Cousins, far and wide

unknown
A Soule/Seger/Page mashup: Medora Soule Page (8 Jan 1860-27 July 1947), in black blouse, daughter of Edgar Benson Soule and Sarah Wheeler, sister-in-law of Mary (Maude) Seger Page and sister of Lillian Soule Jennings, with family members, which may include her daughter Millie Page Ward (4 Aug 1991-29 Nov 1968) behind her right shoulder and Mary (Maude) Seger Page (daughter of Ira Seger) standing to her right. Behind her left shoulder is her daughter Helen Augusta (12 Apr 1883-Dec 1951), who later married Archibald Wing (1902).
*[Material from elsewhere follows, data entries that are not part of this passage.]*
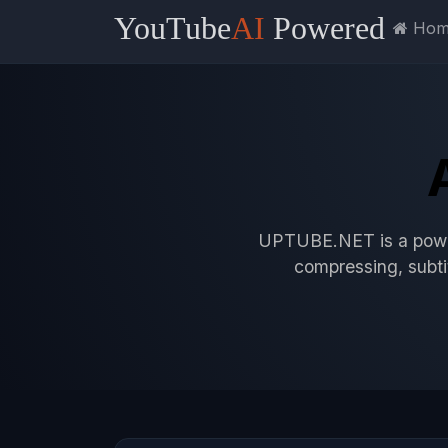
YouTube
AI
Powered
UPTUBE.NET
Hom
UPTUBE.NET is a power
compressing, subtit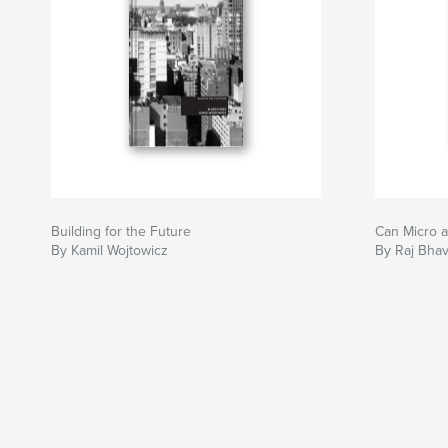
Building for the Future
Can Micro 
By Kamil Wojtowicz
By Raj Bha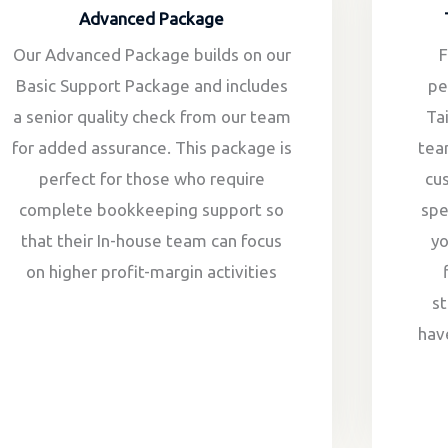
Advanced Package
Our Advanced Package builds on our
F
Basic Support Package and includes
pe
a senior quality check from our team
Ta
for added assurance. This package is
tea
perfect for those who require
cu
complete bookkeeping support so
spe
that their In-house team can focus
y
on higher profit-margin activities
st
hav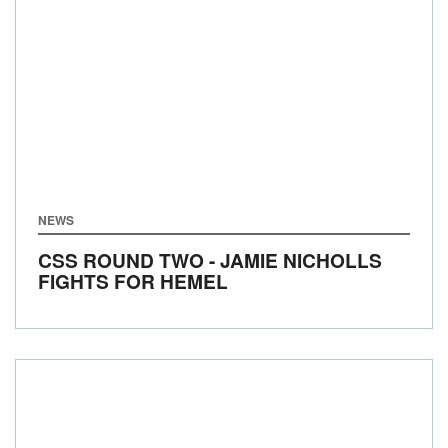
NEWS
CSS ROUND TWO - JAMIE NICHOLLS
FIGHTS FOR HEMEL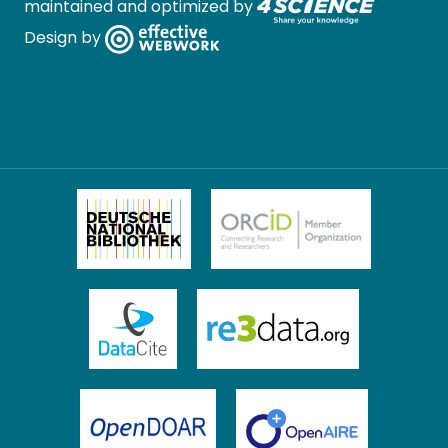
maintained and optimized by
Design by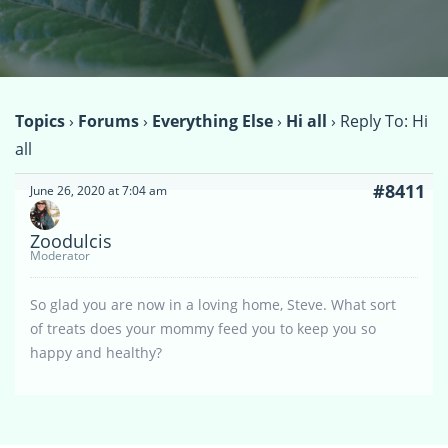
Topics
›
Forums
›
Everything Else
›
Hi all
›
Reply To: Hi
all
#8411
June 26, 2020 at 7:04 am
Zoodulcis
Moderator
So glad you are now in a loving home, Steve. What sort
of treats does your mommy feed you to keep you so
happy and healthy?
This photo was in the possession of Carrie Alice Page Mettey, Maude’s granddaughter (b. 1910).

The six children of Edgar Benson Soule (1828-1897) and Sarah Wheeler (1837-1887) married into the Newton, Chase, Page, Jennings, Richards, and Lineburg families, and further tangled the vast genealogical web of the local families.

cousins cousins
Howard and Flossie Richards Moore

One marriage to an “outsider”: Flossie Richards, daughter of Louisa Soule and John Henry Richards, and a niece of Lillian Soule Jennings, married Howard Moore, originally from North Carolina, a man of Cherokee ancestry. Sadly, Flossie died in 1937, leaving six young children; at the time of her death their eldest child was only 9.

Stan Jennings: The eldest Moore child, Edwin, occasionally visited my Father at the family farm on Jennings road. The younger children were raised primarily by Edwin, a religious man who read the Bible to his siblings. Edwin became a successful contractor and was a significant benefactor of the New Preston Congregational Church.